→ Brief
Exactly as they stand, set down all of the records again.

======== Provided data ========

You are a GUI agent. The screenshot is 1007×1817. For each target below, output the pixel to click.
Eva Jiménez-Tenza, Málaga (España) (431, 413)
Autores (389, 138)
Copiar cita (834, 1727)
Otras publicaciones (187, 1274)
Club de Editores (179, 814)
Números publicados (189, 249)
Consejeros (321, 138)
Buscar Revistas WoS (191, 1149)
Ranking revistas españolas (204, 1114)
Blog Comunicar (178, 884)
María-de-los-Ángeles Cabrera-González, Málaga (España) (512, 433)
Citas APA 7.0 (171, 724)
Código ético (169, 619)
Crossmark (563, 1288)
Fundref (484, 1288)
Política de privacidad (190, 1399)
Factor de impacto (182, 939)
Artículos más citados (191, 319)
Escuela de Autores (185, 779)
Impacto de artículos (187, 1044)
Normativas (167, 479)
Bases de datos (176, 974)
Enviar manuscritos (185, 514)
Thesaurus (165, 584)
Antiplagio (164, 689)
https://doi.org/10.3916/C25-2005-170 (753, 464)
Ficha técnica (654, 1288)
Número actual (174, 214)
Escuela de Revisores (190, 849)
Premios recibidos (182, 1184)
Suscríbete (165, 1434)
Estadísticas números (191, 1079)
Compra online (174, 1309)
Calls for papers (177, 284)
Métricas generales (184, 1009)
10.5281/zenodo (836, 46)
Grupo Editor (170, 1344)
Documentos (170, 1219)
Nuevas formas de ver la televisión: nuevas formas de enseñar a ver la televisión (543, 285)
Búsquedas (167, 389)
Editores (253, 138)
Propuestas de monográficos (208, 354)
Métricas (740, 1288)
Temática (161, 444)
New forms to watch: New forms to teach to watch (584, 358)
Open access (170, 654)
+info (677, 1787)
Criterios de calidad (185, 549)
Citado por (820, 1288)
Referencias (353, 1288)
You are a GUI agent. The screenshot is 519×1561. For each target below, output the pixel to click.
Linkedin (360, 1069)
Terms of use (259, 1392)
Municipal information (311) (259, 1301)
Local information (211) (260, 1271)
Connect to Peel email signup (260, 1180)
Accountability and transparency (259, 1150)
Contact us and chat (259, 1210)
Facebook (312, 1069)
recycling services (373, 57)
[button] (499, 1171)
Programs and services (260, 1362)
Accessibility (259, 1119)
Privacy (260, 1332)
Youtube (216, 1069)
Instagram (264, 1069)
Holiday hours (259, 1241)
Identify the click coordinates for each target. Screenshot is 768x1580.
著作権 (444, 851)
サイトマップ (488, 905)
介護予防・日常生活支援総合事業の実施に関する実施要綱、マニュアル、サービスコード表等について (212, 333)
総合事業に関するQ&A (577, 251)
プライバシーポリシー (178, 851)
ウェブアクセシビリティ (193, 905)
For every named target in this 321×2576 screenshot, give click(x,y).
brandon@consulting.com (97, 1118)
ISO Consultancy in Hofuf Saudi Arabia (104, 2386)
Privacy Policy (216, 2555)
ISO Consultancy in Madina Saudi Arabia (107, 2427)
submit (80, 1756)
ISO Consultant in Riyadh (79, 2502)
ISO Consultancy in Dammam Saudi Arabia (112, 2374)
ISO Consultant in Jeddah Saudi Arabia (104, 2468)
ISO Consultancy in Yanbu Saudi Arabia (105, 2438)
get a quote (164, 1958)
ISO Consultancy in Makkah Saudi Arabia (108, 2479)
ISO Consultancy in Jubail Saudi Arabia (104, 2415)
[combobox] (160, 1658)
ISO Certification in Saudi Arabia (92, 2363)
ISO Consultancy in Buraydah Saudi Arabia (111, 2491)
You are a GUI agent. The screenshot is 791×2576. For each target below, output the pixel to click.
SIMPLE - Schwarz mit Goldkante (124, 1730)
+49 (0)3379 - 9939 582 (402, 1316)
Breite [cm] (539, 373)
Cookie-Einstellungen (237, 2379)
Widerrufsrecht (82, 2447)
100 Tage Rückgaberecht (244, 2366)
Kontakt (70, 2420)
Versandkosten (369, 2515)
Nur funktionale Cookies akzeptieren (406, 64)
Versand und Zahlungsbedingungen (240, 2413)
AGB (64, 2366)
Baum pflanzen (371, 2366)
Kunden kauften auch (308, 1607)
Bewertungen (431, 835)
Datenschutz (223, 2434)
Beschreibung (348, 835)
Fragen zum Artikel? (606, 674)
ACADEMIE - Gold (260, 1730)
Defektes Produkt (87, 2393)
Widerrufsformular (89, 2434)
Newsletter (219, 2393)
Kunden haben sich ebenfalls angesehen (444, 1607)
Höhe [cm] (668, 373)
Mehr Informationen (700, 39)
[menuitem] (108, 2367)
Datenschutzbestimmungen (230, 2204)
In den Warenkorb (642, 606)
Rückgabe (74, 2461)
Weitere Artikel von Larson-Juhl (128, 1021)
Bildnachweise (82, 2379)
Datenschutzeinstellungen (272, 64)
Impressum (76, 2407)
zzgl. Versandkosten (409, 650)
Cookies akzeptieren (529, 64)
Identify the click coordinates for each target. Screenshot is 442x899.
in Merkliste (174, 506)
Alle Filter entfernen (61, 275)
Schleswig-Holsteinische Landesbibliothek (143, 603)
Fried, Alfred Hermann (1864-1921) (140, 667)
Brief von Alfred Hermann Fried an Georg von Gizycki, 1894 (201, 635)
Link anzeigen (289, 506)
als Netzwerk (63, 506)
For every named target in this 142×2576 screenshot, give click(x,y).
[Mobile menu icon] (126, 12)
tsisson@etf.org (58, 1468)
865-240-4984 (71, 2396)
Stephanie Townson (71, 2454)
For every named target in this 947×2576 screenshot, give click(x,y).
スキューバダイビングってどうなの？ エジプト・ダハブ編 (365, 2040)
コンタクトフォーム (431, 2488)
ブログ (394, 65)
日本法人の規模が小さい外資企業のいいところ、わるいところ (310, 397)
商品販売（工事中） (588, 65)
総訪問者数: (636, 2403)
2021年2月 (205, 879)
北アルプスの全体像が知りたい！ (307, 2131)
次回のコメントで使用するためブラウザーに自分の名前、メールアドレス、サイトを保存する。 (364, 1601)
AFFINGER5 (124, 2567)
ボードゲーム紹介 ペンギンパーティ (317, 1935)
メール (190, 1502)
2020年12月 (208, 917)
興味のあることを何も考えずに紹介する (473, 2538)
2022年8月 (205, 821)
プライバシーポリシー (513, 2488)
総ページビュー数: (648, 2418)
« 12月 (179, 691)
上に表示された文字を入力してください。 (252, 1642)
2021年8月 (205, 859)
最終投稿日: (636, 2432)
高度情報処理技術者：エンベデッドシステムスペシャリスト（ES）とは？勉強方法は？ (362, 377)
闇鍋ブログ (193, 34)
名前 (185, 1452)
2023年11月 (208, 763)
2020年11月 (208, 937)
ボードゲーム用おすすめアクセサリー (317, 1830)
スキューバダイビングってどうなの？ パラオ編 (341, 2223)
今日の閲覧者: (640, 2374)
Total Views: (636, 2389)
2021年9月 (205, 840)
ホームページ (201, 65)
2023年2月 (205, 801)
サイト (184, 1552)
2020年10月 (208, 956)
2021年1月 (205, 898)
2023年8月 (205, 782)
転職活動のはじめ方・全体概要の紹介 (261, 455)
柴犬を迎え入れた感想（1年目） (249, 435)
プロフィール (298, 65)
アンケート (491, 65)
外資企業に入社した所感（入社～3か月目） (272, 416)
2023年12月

========

→ Solution to the problem
You are a GUI agent. The screenshot is 1007×1817. For each target below, output the pixel to click.
Eva Jiménez-Tenza, Málaga (España) (431, 413)
Autores (389, 138)
Copiar cita (834, 1727)
Otras publicaciones (187, 1274)
Club de Editores (179, 814)
Números publicados (189, 249)
Consejeros (321, 138)
Buscar Revistas WoS (191, 1149)
Ranking revistas españolas (204, 1114)
Blog Comunicar (178, 884)
María-de-los-Ángeles Cabrera-González, Málaga (España) (512, 433)
Citas APA 7.0 (171, 724)
Código ético (169, 619)
Crossmark (563, 1288)
Fundref (484, 1288)
Política de privacidad (190, 1399)
Factor de impacto (182, 939)
Artículos más citados (191, 319)
Escuela de Autores (185, 779)
Impacto de artículos (187, 1044)
Normativas (167, 479)
Bases de datos (176, 974)
Enviar manuscritos (185, 514)
Thesaurus (165, 584)
Antiplagio (164, 689)
https://doi.org/10.3916/C25-2005-170 (753, 464)
Ficha técnica (654, 1288)
Número actual (174, 214)
Escuela de Revisores (190, 849)
Premios recibidos (182, 1184)
Suscríbete (165, 1434)
Estadísticas números (191, 1079)
Compra online (174, 1309)
Calls for papers (177, 284)
Métricas generales (184, 1009)
10.5281/zenodo (836, 46)
Grupo Editor (170, 1344)
Documentos (170, 1219)
Nuevas formas de ver la televisión: nuevas formas de enseñar a ver la televisión (543, 285)
Búsquedas (167, 389)
Editores (253, 138)
Propuestas de monográficos (208, 354)
Métricas (740, 1288)
Temática (161, 444)
New forms to watch: New forms to teach to watch (584, 358)
Open access (170, 654)
+info (677, 1787)
Criterios de calidad (185, 549)
Citado por (820, 1288)
Referencias (353, 1288)
You are a GUI agent. The screenshot is 519×1561. For each target below, output the pixel to click.
Linkedin (360, 1069)
Terms of use (259, 1392)
Municipal information (311) (259, 1301)
Local information (211) (260, 1271)
Connect to Peel email signup (260, 1180)
Accountability and transparency (259, 1150)
Contact us and chat (259, 1210)
Facebook (312, 1069)
recycling services (373, 57)
[button] (499, 1171)
Programs and services (260, 1362)
Accessibility (259, 1119)
Privacy (260, 1332)
Youtube (216, 1069)
Instagram (264, 1069)
Holiday hours (259, 1241)
Identify the click coordinates for each target. Screenshot is 768x1580.
著作権 (444, 851)
サイトマップ (488, 905)
介護予防・日常生活支援総合事業の実施に関する実施要綱、マニュアル、サービスコード表等について (212, 333)
総合事業に関するQ&A (577, 251)
プライバシーポリシー (178, 851)
ウェブアクセシビリティ (193, 905)
For every named target in this 321×2576 screenshot, give click(x,y).
brandon@consulting.com (97, 1118)
ISO Consultancy in Hofuf Saudi Arabia (104, 2386)
Privacy Policy (216, 2555)
ISO Consultancy in Madina Saudi Arabia (107, 2427)
submit (80, 1756)
ISO Consultant in Riyadh (79, 2502)
ISO Consultancy in Dammam Saudi Arabia (112, 2374)
ISO Consultant in Jeddah Saudi Arabia (104, 2468)
ISO Consultancy in Yanbu Saudi Arabia (105, 2438)
get a quote (164, 1958)
ISO Consultancy in Makkah Saudi Arabia (108, 2479)
ISO Consultancy in Jubail Saudi Arabia (104, 2415)
[combobox] (160, 1658)
ISO Certification in Saudi Arabia (92, 2363)
ISO Consultancy in Buraydah Saudi Arabia (111, 2491)
You are a GUI agent. The screenshot is 791×2576. For each target below, output the pixel to click.
SIMPLE - Schwarz mit Goldkante (124, 1730)
+49 (0)3379 - 9939 582 (402, 1316)
Breite [cm] (539, 373)
Cookie-Einstellungen (237, 2379)
Widerrufsrecht (82, 2447)
100 Tage Rückgaberecht (244, 2366)
Kontakt (70, 2420)
Versandkosten (369, 2515)
Nur funktionale Cookies akzeptieren (406, 64)
Versand und Zahlungsbedingungen (240, 2413)
AGB (64, 2366)
Baum pflanzen (371, 2366)
Kunden kauften auch (308, 1607)
Bewertungen (431, 835)
Datenschutz (223, 2434)
Beschreibung (348, 835)
Fragen zum Artikel? (606, 674)
ACADEMIE - Gold (260, 1730)
Defektes Produkt (87, 2393)
Widerrufsformular (89, 2434)
Newsletter (219, 2393)
Kunden haben sich ebenfalls angesehen (444, 1607)
Höhe [cm] (668, 373)
Mehr Informationen (700, 39)
[menuitem] (108, 2367)
Datenschutzbestimmungen (230, 2204)
In den Warenkorb (642, 606)
Rückgabe (74, 2461)
Weitere Artikel von Larson-Juhl (128, 1021)
Bildnachweise (82, 2379)
Datenschutzeinstellungen (272, 64)
Impressum (76, 2407)
zzgl. Versandkosten (409, 650)
Cookies akzeptieren (529, 64)
Identify the click coordinates for each target. Screenshot is 442x899.
in Merkliste (174, 506)
Alle Filter entfernen (61, 275)
Schleswig-Holsteinische Landesbibliothek (143, 603)
Fried, Alfred Hermann (1864-1921) (140, 667)
Brief von Alfred Hermann Fried an Georg von Gizycki, 1894 (201, 635)
Link anzeigen (289, 506)
als Netzwerk (63, 506)
For every named target in this 142×2576 screenshot, give click(x,y).
[Mobile menu icon] (126, 12)
tsisson@etf.org (58, 1468)
865-240-4984 (71, 2396)
Stephanie Townson (71, 2454)
For every named target in this 947×2576 screenshot, give click(x,y).
スキューバダイビングってどうなの？ エジプト・ダハブ編 (365, 2040)
コンタクトフォーム (431, 2488)
ブログ (394, 65)
日本法人の規模が小さい外資企業のいいところ、わるいところ (310, 397)
商品販売（工事中） (588, 65)
総訪問者数: (636, 2403)
2021年2月 (205, 879)
北アルプスの全体像が知りたい！ (307, 2131)
次回のコメントで使用するためブラウザーに自分の名前、メールアドレス、サイトを保存する。 (364, 1601)
AFFINGER5 (124, 2567)
ボードゲーム紹介 ペンギンパーティ (317, 1935)
メール (190, 1502)
2020年12月 (208, 917)
興味のあることを何も考えずに紹介する (473, 2538)
2022年8月 (205, 821)
プライバシーポリシー (513, 2488)
総ページビュー数: (648, 2418)
« 12月 (179, 691)
上に表示された文字を入力してください。 (252, 1642)
2021年8月 (205, 859)
最終投稿日: (636, 2432)
高度情報処理技術者：エンベデッドシステムスペシャリスト（ES）とは？勉強方法は？ (362, 377)
闇鍋ブログ (193, 34)
名前 (185, 1452)
2023年11月 (208, 763)
2020年11月 (208, 937)
ボードゲーム用おすすめアクセサリー (317, 1830)
スキューバダイビングってどうなの？ パラオ編 (341, 2223)
今日の閲覧者: (640, 2374)
Total Views: (636, 2389)
2021年9月 (205, 840)
ホームページ (201, 65)
2023年2月 (205, 801)
サイト (184, 1552)
2020年10月 (208, 956)
2021年1月 (205, 898)
2023年8月 (205, 782)
転職活動のはじめ方・全体概要の紹介 (261, 455)
柴犬を迎え入れた感想（1年目） (249, 435)
プロフィール (298, 65)
アンケート (491, 65)
外資企業に入社した所感（入社～3か月目） (272, 416)
2023年12月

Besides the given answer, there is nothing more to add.